The International Chiropractors Association (ICA), despite being under increasing pressure from a growing number of its members over its acquiescence to the American Chiropractic Association and its agenda to move chiropractic into the allopathic model, has announced it will not support the ACA's Medicare Bill - neither will they OPPOSE it.
The announcement follows a meeting of the Chiropractic Summit group that included several representatives of the Chiropractic Cartel including the Federation of Chiropractic Licensing Boards, the National Board of Chiropractic Examiners, the Council on Chiropractic Guidelines & Practice Parameters and the Association of Chiropractic Colleges. The President of Life Chiropractic College West - Ron Oberstein and Life University Board of Trustees Member - Tom Klapp were also in attendance.
The President of the Association of Chiropractic Colleges (ACC) recently referred to chiropractors who manage vertebral subluxation as "the gangrenous arm of the profession that needs to be cut off" and not a word was said about it from any of the member schools of the ACC including LIFE, LIFE West, Palmer or Cleveland.

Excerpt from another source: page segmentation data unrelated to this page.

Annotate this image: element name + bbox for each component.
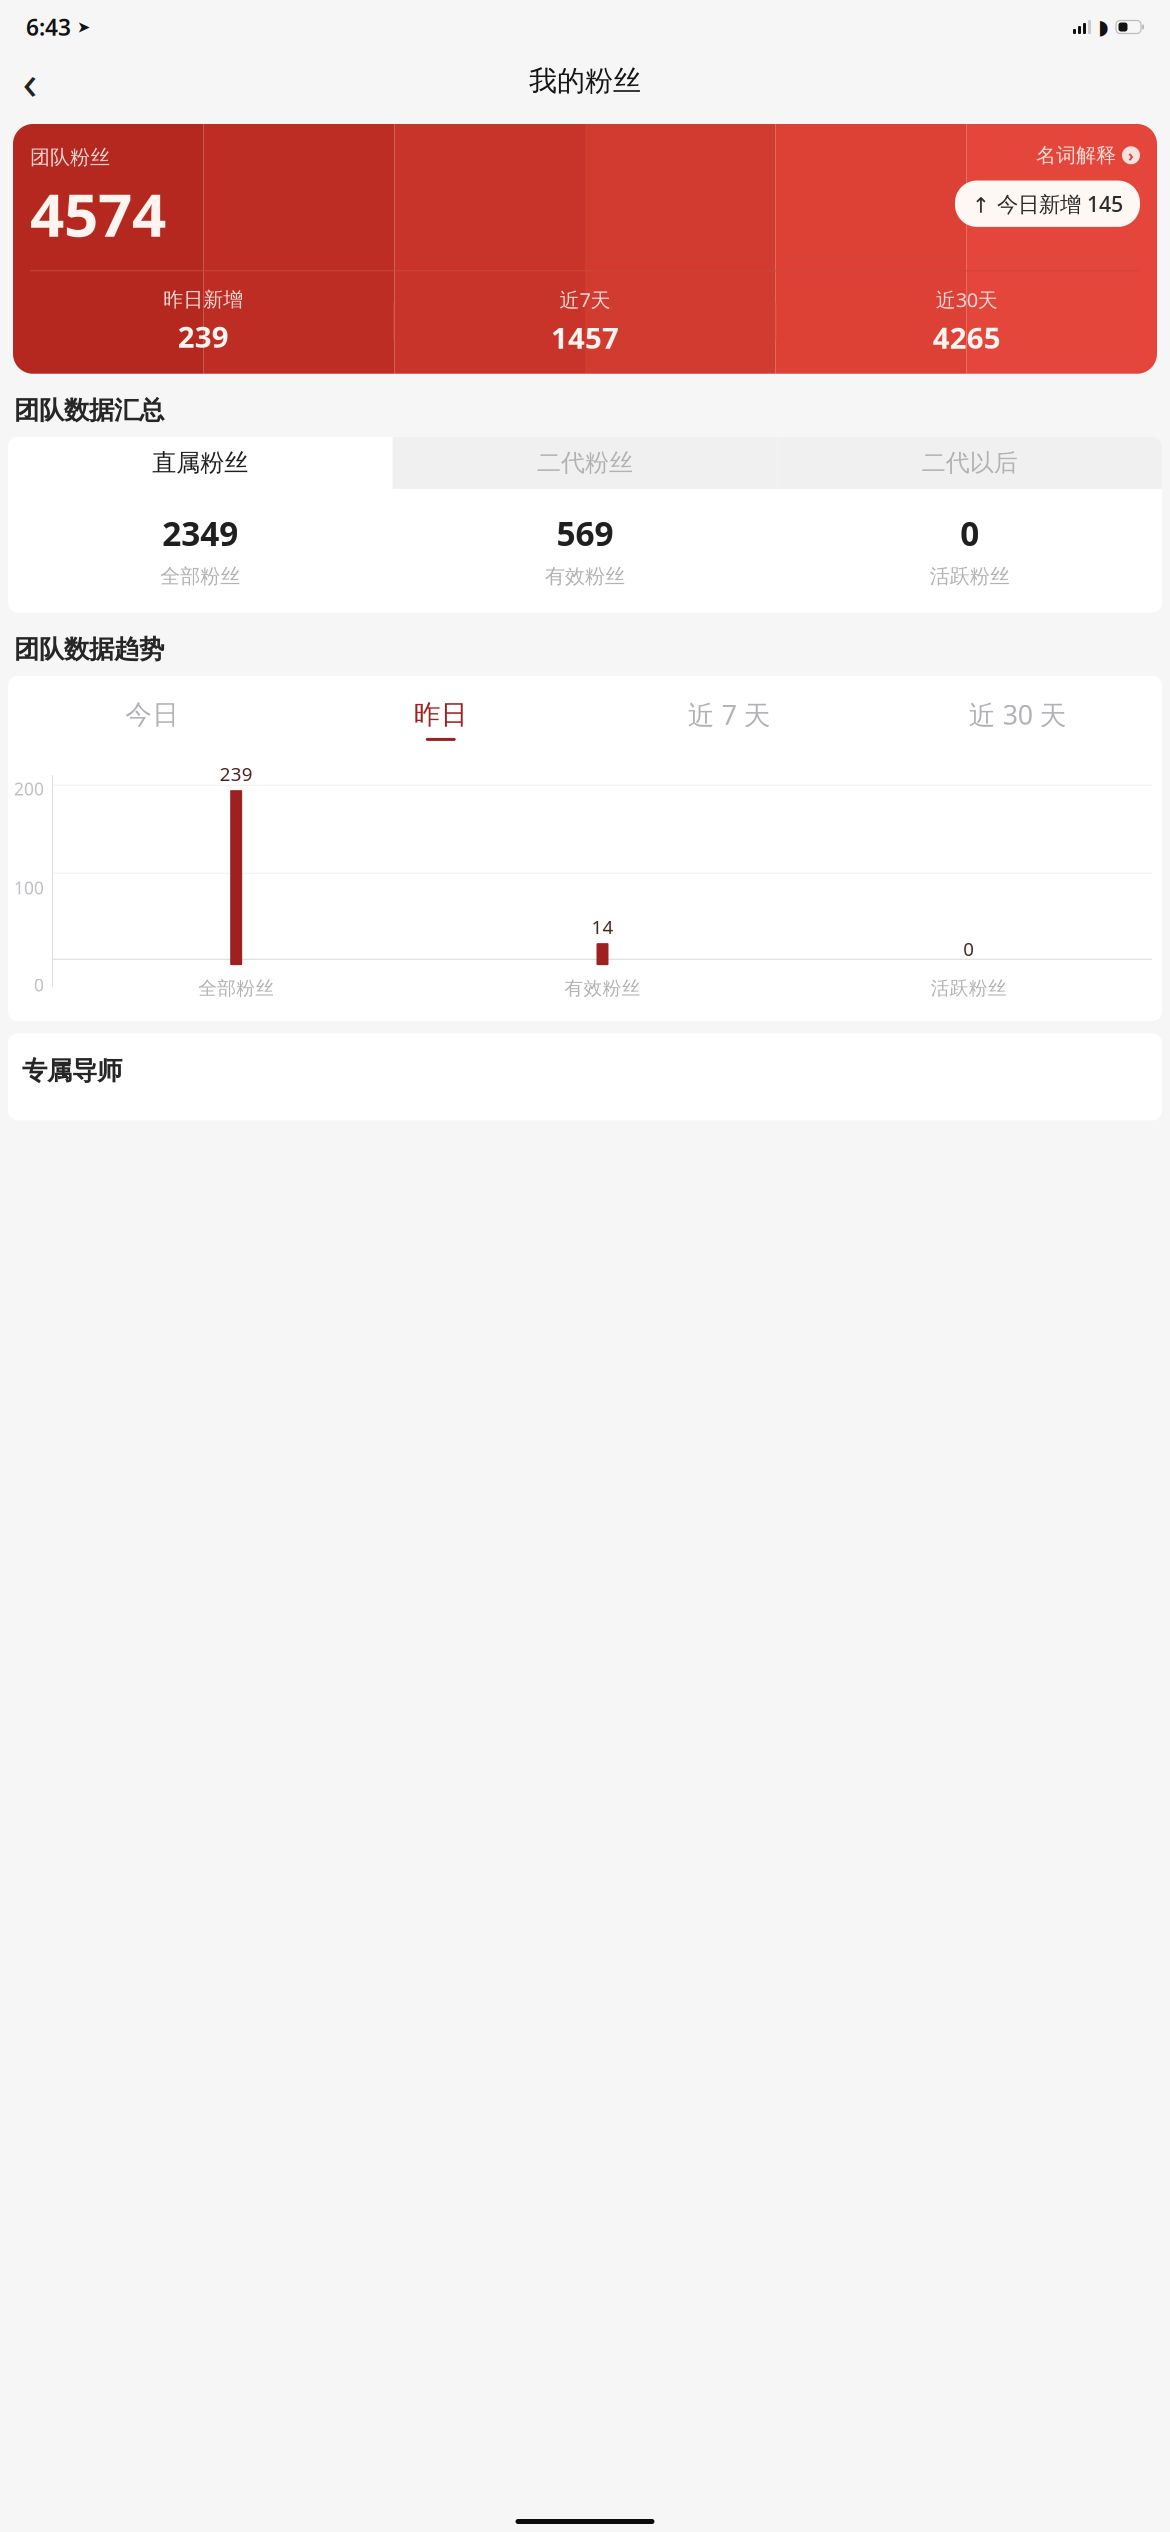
staticText: 全部粉丝 (160, 564, 240, 589)
staticText: › (1128, 145, 1134, 166)
staticText: ➤ (71, 18, 90, 36)
button[interactable]: 二代以后 (777, 437, 1162, 489)
staticText: 我的粉丝 (529, 64, 641, 98)
staticText: 100 (14, 876, 44, 899)
staticText: ‹ (22, 49, 38, 113)
button[interactable]: 二代粉丝 (393, 437, 777, 489)
staticText: 0 (960, 511, 979, 555)
staticText: 4265 (933, 318, 1001, 357)
button[interactable]: ↑ 今日新增 145 (955, 181, 1140, 227)
staticText: 直属粉丝 (152, 448, 248, 478)
staticText: 近30天 (936, 286, 998, 313)
staticText: 2349 (162, 511, 238, 555)
staticText: 0 (963, 936, 974, 961)
staticText: 全部粉丝 (198, 977, 274, 1000)
staticText: 有效粉丝 (564, 977, 640, 1000)
staticText: 239 (178, 317, 229, 356)
staticText: ◗ (1098, 16, 1109, 38)
staticText: 200 (14, 777, 44, 800)
staticText: 二代以后 (922, 448, 1018, 478)
staticText: 14 (592, 914, 614, 939)
button[interactable]: Back (8, 59, 52, 103)
button[interactable]: 名词解释 (1036, 143, 1140, 168)
staticText: ↑ 今日新增 145 (972, 190, 1123, 218)
staticText: 今日 (125, 698, 179, 731)
staticText: 1457 (551, 318, 619, 357)
staticText: 近7天 (560, 286, 610, 313)
button[interactable]: 近 30 天 (874, 692, 1162, 747)
staticText: 名词解释 (1036, 143, 1116, 168)
staticText: 专属导师 (22, 1055, 122, 1086)
staticText: 6:43 (26, 12, 71, 42)
staticText: 近 7 天 (688, 697, 771, 732)
staticText: 4574 (30, 174, 166, 253)
button[interactable]: 今日 (8, 693, 296, 746)
staticText: 团队数据汇总 (14, 395, 164, 426)
staticText: 569 (556, 511, 614, 555)
staticText: 团队数据趋势 (14, 634, 164, 665)
staticText: 0 (34, 973, 44, 996)
staticText: 昨日新增 (163, 287, 243, 312)
staticText: 团队粉丝 (30, 145, 110, 170)
staticText: 二代粉丝 (537, 448, 633, 478)
button[interactable]: 近 7 天 (585, 692, 874, 747)
staticText: 活跃粉丝 (930, 564, 1010, 589)
staticText: 239 (220, 761, 253, 786)
button[interactable]: 昨日 (296, 693, 585, 746)
staticText: 活跃粉丝 (931, 977, 1007, 1000)
staticText: 有效粉丝 (545, 564, 625, 589)
staticText: 昨日 (414, 698, 468, 731)
button[interactable]: 直属粉丝 (8, 437, 393, 489)
staticText: 近 30 天 (969, 697, 1067, 732)
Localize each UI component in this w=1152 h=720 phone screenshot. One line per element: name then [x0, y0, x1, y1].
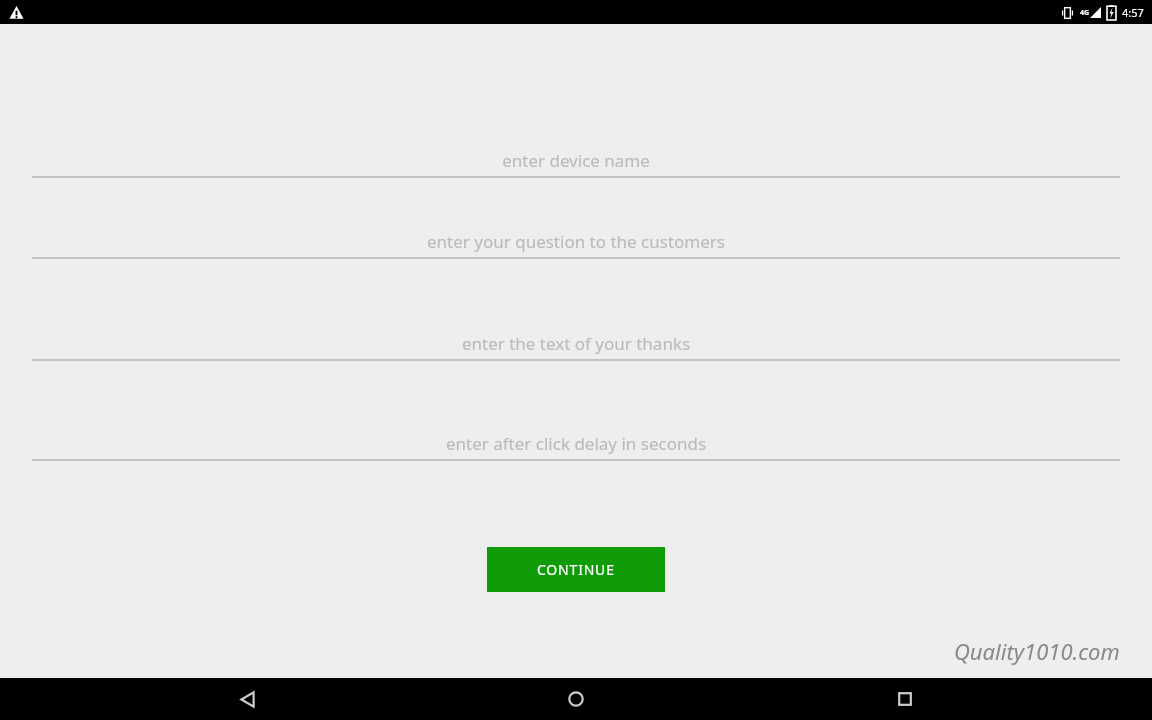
button[interactable]: Recent apps — [768, 678, 1152, 720]
button[interactable]: Home — [384, 678, 768, 720]
button[interactable]: enter your question to the customers — [32, 178, 1120, 259]
staticText: enter after click delay in seconds — [32, 432, 1120, 455]
button[interactable]: enter device name — [32, 24, 1120, 178]
staticText: Quality1010.com — [954, 636, 1120, 666]
button[interactable]: enter after click delay in seconds — [32, 361, 1120, 461]
button[interactable]: enter the text of your thanks — [32, 259, 1120, 361]
staticText: 4G — [1080, 8, 1090, 18]
staticText: enter device name — [32, 149, 1120, 172]
staticText: enter your question to the customers — [32, 230, 1120, 253]
button[interactable]: Back — [0, 678, 384, 720]
staticText: CONTINUE — [537, 560, 615, 579]
staticText: 4:57 — [1122, 5, 1144, 20]
button[interactable]: CONTINUE — [487, 547, 665, 592]
staticText: enter the text of your thanks — [32, 332, 1120, 355]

ICA members have been expressing their concerns about the direction of the ICA for some time now and the ICA has put pressure on those members to not speak out including barring members from their private Facebook Group and putting pressure on the Representative Assembly to keep in line.
The Georgia Chiropractic Association is a signatory to the ACA's Medicare reform plan that includes removing the vertebral subluxation mandate from the Medicare legislation and adding full scope reimbursement including drugs based on the state and chiropractic physician primary care status.
The move by the ICA and the Summit group to refrain from directly opposing the ACA is seen as a nod and a wink to the ACA that they can move ahead without the ICA and the members of the Chiropractic Summit interfering with their efforts.
The nod to the ACA is further evidenced by the fact that the ICA has no alternative Medicare Bill to promote - though it has been talking about one for many months and claims to have a draft. It refuses to show the draft to its members and instead refers to broad outlines it claims are based on consultation with the entire profession - as opposed to the membership of the ICA it is supposed to represent.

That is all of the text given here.